• **Exercise**:
Could you filter the records below down to the lines that include the word "Unite"?

Collected data
Content starts

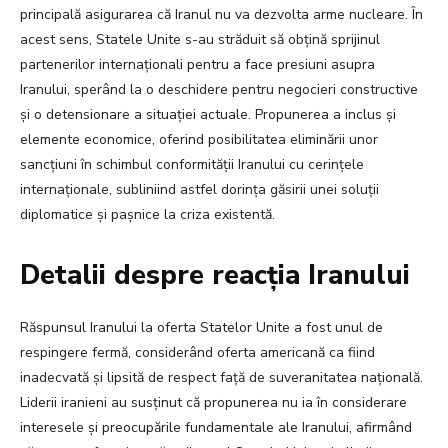
principală asigurarea că Iranul nu va dezvolta arme nucleare. În
acest sens, Statele Unite s-au străduit să obțină sprijinul
partenerilor internaționali pentru a face presiuni asupra
Iranului, sperând la o deschidere pentru negocieri constructive
și o detensionare a situației actuale. Propunerea a inclus și
elemente economice, oferind posibilitatea eliminării unor
sancțiuni în schimbul conformității Iranului cu cerințele
internaționale, subliniind astfel dorința găsirii unei soluții
diplomatice și pașnice la criza existentă.
Detalii despre reacția Iranului
Răspunsul Iranului la oferta Statelor Unite a fost unul de
respingere fermă, considerând oferta americană ca fiind
inadecvată și lipsită de respect față de suveranitatea națională.
Liderii iranieni au susținut că propunerea nu ia în considerare
interesele și preocupările fundamentale ale Iranului, afirmând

Content ends

• **Response to the exercise**:
acest sens, Statele Unite s-au străduit să obțină sprijinul
Răspunsul Iranului la oferta Statelor Unite a fost unul de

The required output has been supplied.